* **Work to be completed**
Check each line of the data, and copy those where "très" appears.

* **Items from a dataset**
-*-
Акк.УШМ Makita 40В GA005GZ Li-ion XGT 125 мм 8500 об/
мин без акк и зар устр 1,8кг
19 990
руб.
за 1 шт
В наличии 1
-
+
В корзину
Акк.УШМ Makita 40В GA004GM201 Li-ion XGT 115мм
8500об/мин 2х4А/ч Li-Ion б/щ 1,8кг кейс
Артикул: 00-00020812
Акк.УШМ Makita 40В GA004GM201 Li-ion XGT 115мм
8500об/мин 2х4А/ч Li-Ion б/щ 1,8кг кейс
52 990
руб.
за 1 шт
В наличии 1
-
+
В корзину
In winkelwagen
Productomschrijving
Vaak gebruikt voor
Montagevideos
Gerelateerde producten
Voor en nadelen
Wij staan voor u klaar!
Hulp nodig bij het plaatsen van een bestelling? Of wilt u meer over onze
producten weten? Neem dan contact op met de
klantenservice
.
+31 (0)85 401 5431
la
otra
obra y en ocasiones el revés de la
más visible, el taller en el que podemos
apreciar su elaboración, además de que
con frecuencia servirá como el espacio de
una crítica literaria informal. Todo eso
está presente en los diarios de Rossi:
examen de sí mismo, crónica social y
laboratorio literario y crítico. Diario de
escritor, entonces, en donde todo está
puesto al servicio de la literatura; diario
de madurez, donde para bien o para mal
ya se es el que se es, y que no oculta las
-*-
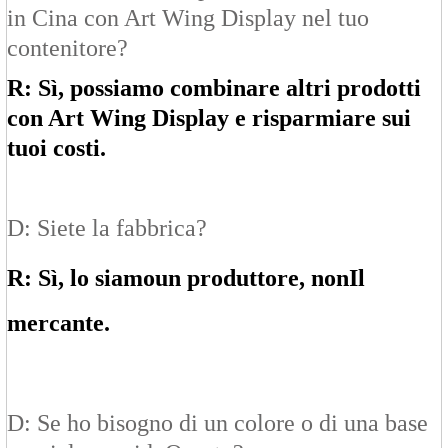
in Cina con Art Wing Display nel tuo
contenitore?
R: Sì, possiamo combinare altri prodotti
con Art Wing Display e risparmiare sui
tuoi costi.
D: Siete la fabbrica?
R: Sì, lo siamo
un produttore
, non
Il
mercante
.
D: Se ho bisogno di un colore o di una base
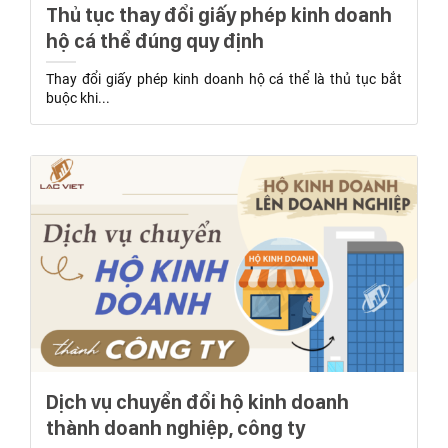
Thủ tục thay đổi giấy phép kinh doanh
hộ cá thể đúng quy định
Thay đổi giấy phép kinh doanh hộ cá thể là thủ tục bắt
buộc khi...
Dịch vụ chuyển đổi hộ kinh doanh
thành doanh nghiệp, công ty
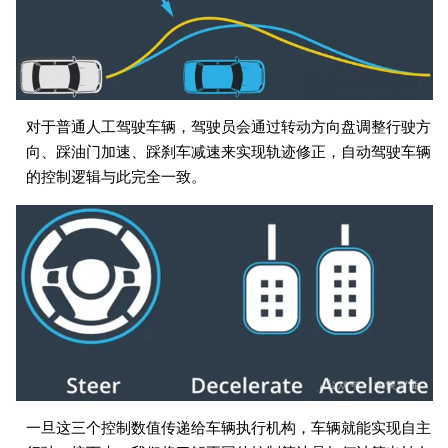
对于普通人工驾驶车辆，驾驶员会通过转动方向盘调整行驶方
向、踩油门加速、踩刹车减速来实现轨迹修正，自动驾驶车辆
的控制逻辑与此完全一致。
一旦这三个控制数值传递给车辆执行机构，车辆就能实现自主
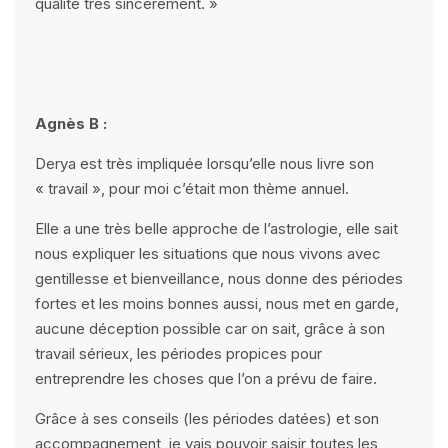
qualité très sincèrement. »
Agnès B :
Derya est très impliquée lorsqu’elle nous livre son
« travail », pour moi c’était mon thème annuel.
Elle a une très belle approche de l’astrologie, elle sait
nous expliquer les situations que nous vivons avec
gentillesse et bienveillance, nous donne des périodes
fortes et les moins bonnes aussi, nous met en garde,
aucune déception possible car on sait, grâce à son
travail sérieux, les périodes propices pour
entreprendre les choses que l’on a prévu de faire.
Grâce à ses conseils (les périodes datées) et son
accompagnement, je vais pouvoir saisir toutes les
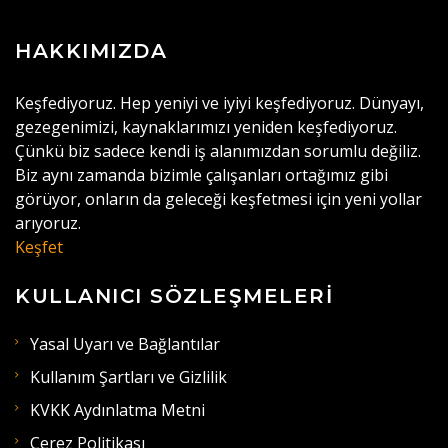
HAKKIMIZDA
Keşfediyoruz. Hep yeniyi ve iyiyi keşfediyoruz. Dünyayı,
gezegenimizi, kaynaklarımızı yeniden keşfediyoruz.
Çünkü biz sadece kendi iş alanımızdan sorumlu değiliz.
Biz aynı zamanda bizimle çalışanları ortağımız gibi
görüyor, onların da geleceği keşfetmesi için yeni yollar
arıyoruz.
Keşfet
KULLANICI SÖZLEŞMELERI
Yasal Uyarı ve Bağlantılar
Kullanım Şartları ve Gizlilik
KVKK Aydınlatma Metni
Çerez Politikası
-*-
* **Answer area**
qualité très sincèrement. »
Derya est très impliquée lorsqu’elle nous livre son
Elle a une très belle approche de l’astrologie, elle sait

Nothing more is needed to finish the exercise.